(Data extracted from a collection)
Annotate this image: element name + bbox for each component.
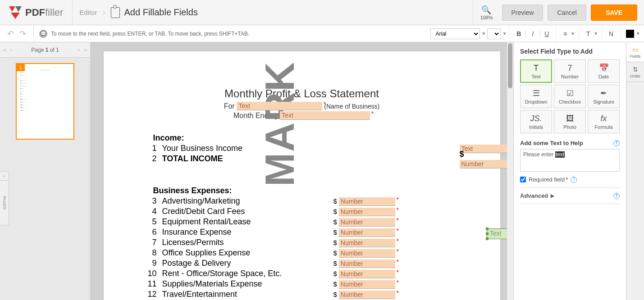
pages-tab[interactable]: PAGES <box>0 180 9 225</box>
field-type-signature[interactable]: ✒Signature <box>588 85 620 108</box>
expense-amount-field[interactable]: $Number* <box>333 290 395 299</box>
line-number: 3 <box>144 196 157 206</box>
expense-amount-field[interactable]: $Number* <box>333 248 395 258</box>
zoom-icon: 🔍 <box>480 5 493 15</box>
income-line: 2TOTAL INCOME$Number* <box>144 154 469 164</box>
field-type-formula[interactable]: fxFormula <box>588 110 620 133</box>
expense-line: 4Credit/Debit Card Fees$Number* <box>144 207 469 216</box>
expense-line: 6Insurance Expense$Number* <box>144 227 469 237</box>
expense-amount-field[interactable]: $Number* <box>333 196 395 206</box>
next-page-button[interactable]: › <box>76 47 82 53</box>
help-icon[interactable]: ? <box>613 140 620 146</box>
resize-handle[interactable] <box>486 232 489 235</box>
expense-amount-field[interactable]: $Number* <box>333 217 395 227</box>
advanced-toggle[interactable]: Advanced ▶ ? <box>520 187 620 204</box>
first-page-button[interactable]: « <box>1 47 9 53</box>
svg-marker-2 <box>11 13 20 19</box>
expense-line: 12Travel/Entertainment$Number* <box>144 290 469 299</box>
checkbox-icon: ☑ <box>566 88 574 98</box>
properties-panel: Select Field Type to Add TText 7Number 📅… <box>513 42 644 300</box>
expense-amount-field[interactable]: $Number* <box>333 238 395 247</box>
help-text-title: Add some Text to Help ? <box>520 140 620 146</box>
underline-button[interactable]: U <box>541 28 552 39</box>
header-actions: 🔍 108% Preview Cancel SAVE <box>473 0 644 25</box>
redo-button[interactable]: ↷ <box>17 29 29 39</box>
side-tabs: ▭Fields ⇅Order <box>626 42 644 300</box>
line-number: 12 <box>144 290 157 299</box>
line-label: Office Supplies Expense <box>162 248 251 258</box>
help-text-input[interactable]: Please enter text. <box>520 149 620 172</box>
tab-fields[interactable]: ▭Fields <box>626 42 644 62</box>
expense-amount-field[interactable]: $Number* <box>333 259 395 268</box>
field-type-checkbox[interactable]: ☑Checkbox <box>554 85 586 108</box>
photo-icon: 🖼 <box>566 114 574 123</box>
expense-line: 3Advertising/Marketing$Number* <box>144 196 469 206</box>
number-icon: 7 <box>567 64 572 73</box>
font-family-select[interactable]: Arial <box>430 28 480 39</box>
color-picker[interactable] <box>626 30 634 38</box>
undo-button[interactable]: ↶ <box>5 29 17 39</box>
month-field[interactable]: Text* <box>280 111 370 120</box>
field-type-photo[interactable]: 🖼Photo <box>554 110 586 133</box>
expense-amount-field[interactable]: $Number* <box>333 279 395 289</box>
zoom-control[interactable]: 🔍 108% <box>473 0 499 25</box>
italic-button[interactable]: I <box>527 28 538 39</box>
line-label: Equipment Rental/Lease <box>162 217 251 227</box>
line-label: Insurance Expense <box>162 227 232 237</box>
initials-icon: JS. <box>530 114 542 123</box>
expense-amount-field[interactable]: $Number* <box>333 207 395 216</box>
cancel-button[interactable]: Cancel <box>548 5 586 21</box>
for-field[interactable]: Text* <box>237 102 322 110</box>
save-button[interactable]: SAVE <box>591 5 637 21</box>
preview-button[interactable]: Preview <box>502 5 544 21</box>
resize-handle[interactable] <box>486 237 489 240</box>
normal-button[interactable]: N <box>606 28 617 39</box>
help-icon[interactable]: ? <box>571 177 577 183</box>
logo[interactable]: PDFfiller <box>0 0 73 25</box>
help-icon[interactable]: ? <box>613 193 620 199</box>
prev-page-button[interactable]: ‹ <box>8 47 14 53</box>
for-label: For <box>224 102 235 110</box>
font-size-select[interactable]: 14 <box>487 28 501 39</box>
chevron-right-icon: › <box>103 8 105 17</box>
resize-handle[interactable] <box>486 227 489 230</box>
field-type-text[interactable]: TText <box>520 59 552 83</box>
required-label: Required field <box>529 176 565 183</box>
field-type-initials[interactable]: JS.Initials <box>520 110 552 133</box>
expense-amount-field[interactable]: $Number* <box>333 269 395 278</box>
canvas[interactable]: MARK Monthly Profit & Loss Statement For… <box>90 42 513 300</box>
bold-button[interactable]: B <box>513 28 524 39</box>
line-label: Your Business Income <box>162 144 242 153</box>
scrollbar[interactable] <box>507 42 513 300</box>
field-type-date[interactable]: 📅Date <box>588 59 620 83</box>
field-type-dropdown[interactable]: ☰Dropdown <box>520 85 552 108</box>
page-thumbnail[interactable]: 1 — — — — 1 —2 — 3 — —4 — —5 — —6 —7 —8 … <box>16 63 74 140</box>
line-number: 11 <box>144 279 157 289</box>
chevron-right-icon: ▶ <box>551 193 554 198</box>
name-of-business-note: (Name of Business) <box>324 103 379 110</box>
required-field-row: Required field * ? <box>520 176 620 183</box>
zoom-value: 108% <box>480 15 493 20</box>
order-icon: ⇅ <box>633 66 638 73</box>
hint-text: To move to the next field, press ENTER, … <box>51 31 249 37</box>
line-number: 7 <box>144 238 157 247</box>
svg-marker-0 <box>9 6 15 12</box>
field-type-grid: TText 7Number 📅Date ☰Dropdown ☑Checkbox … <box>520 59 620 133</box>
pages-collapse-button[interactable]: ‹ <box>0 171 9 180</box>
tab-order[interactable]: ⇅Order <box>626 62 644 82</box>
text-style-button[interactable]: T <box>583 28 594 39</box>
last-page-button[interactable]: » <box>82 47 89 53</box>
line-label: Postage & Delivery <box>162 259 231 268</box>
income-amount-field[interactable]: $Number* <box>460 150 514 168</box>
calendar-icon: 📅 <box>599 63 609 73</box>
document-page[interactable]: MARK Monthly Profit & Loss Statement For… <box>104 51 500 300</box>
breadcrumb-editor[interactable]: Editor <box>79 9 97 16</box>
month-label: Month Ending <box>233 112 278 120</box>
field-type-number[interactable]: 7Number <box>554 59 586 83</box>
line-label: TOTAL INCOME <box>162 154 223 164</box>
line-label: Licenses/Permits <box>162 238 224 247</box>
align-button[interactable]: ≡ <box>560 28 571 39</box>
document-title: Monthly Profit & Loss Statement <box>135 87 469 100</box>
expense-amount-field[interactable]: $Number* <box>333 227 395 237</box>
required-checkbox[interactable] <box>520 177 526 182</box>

WHAT TO DO
Print each entry above exactly. The pictures should not be printed.

EXPECTED ANSWER
Annotate this image: element name + bbox for each component.
pages-tab[interactable]: PAGES <box>0 180 9 225</box>
field-type-signature[interactable]: ✒Signature <box>588 85 620 108</box>
expense-amount-field[interactable]: $Number* <box>333 290 395 299</box>
line-number: 3 <box>144 196 157 206</box>
expense-amount-field[interactable]: $Number* <box>333 248 395 258</box>
zoom-icon: 🔍 <box>480 5 493 15</box>
income-line: 2TOTAL INCOME$Number* <box>144 154 469 164</box>
field-type-formula[interactable]: fxFormula <box>588 110 620 133</box>
expense-line: 4Credit/Debit Card Fees$Number* <box>144 207 469 216</box>
expense-line: 6Insurance Expense$Number* <box>144 227 469 237</box>
expense-amount-field[interactable]: $Number* <box>333 196 395 206</box>
next-page-button[interactable]: › <box>76 47 82 53</box>
help-icon[interactable]: ? <box>613 140 620 146</box>
resize-handle[interactable] <box>486 232 489 235</box>
expense-amount-field[interactable]: $Number* <box>333 217 395 227</box>
advanced-toggle[interactable]: Advanced ▶ ? <box>520 187 620 204</box>
first-page-button[interactable]: « <box>1 47 9 53</box>
svg-marker-2 <box>11 13 20 19</box>
expense-line: 12Travel/Entertainment$Number* <box>144 290 469 299</box>
checkbox-icon: ☑ <box>566 88 574 98</box>
properties-panel: Select Field Type to Add TText 7Number 📅… <box>513 42 644 300</box>
expense-amount-field[interactable]: $Number* <box>333 238 395 247</box>
help-text-title: Add some Text to Help ? <box>520 140 620 146</box>
underline-button[interactable]: U <box>541 28 552 39</box>
header-actions: 🔍 108% Preview Cancel SAVE <box>473 0 644 25</box>
redo-button[interactable]: ↷ <box>17 29 29 39</box>
side-tabs: ▭Fields ⇅Order <box>626 42 644 300</box>
line-number: 12 <box>144 290 157 299</box>
line-label: Office Supplies Expense <box>162 248 251 258</box>
help-text-input[interactable]: Please enter text. <box>520 149 620 172</box>
tab-fields[interactable]: ▭Fields <box>626 42 644 62</box>
expense-amount-field[interactable]: $Number* <box>333 259 395 268</box>
field-type-checkbox[interactable]: ☑Checkbox <box>554 85 586 108</box>
photo-icon: 🖼 <box>566 114 574 123</box>
expense-line: 3Advertising/Marketing$Number* <box>144 196 469 206</box>
number-icon: 7 <box>567 64 572 73</box>
font-family-select[interactable]: Arial <box>430 28 480 39</box>
color-picker[interactable] <box>626 30 634 38</box>
undo-button[interactable]: ↶ <box>5 29 17 39</box>
month-field[interactable]: Text* <box>280 111 370 120</box>
field-type-photo[interactable]: 🖼Photo <box>554 110 586 133</box>
expense-amount-field[interactable]: $Number* <box>333 279 395 289</box>
zoom-control[interactable]: 🔍 108% <box>473 0 499 25</box>
italic-button[interactable]: I <box>527 28 538 39</box>
line-label: Equipment Rental/Lease <box>162 217 251 227</box>
line-label: Insurance Expense <box>162 227 232 237</box>
initials-icon: JS. <box>530 114 542 123</box>
expense-amount-field[interactable]: $Number* <box>333 207 395 216</box>
cancel-button[interactable]: Cancel <box>548 5 586 21</box>
for-field[interactable]: Text* <box>237 102 322 110</box>
save-button[interactable]: SAVE <box>591 5 637 21</box>
preview-button[interactable]: Preview <box>502 5 544 21</box>
resize-handle[interactable] <box>486 237 489 240</box>
normal-button[interactable]: N <box>606 28 617 39</box>
help-icon[interactable]: ? <box>571 177 577 183</box>
logo[interactable]: PDFfiller <box>0 0 73 25</box>
help-icon[interactable]: ? <box>613 193 620 199</box>
prev-page-button[interactable]: ‹ <box>8 47 14 53</box>
for-label: For <box>224 102 235 110</box>
font-size-select[interactable]: 14 <box>487 28 501 39</box>
chevron-right-icon: › <box>103 8 105 17</box>
resize-handle[interactable] <box>486 227 489 230</box>
field-type-text[interactable]: TText <box>520 59 552 83</box>
required-label: Required field <box>529 176 565 183</box>
field-type-initials[interactable]: JS.Initials <box>520 110 552 133</box>
expense-amount-field[interactable]: $Number* <box>333 269 395 278</box>
canvas[interactable]: MARK Monthly Profit & Loss Statement For… <box>90 42 513 300</box>
bold-button[interactable]: B <box>513 28 524 39</box>
line-label: Your Business Income <box>162 144 242 153</box>
scrollbar[interactable] <box>507 42 513 300</box>
field-type-date[interactable]: 📅Date <box>588 59 620 83</box>
field-type-dropdown[interactable]: ☰Dropdown <box>520 85 552 108</box>
page-thumbnail[interactable]: 1 — — — — 1 —2 — 3 — —4 — —5 — —6 —7 —8 … <box>16 63 74 140</box>
line-number: 11 <box>144 279 157 289</box>
chevron-right-icon: ▶ <box>551 193 554 198</box>
name-of-business-note: (Name of Business) <box>324 103 379 110</box>
required-field-row: Required field * ? <box>520 176 620 183</box>
zoom-value: 108% <box>480 15 493 20</box>
order-icon: ⇅ <box>633 66 638 73</box>
hint-text: To move to the next field, press ENTER, … <box>51 31 249 37</box>
line-number: 7 <box>144 238 157 247</box>
svg-marker-0 <box>9 6 15 12</box>
field-type-grid: TText 7Number 📅Date ☰Dropdown ☑Checkbox … <box>520 59 620 133</box>
pages-collapse-button[interactable]: ‹ <box>0 171 9 180</box>
tab-order[interactable]: ⇅Order <box>626 62 644 82</box>
text-style-button[interactable]: T <box>583 28 594 39</box>
last-page-button[interactable]: » <box>82 47 89 53</box>
line-label: Postage & Delivery <box>162 259 231 268</box>
income-amount-field[interactable]: $Number* <box>460 150 514 168</box>
calendar-icon: 📅 <box>599 63 609 73</box>
document-page[interactable]: MARK Monthly Profit & Loss Statement For… <box>104 51 500 300</box>
breadcrumb-editor[interactable]: Editor <box>79 9 97 16</box>
month-label: Month Ending <box>233 112 278 120</box>
field-type-number[interactable]: 7Number <box>554 59 586 83</box>
line-label: TOTAL INCOME <box>162 154 223 164</box>
line-label: Licenses/Permits <box>162 238 224 247</box>
align-button[interactable]: ≡ <box>560 28 571 39</box>
document-title: Monthly Profit & Loss Statement <box>135 87 469 100</box>
expense-amount-field[interactable]: $Number* <box>333 227 395 237</box>
required-checkbox[interactable] <box>520 177 526 182</box>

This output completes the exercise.